■ EXERCISE ■
Please reproduce the data exactly and omit the pictures.

SOURCE MATERIAL: Begin

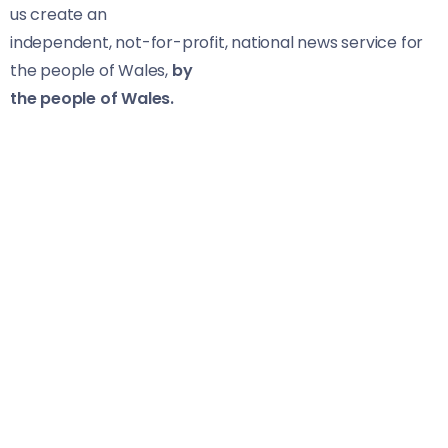
us create an
independent, not-for-profit, national news service for
the people of Wales,
by
the people of Wales.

SOURCE MATERIAL: End

■ EXERCISE SOLUTION ■
us create an
independent, not-for-profit, national news service for
the people of Wales,
by
the people of Wales.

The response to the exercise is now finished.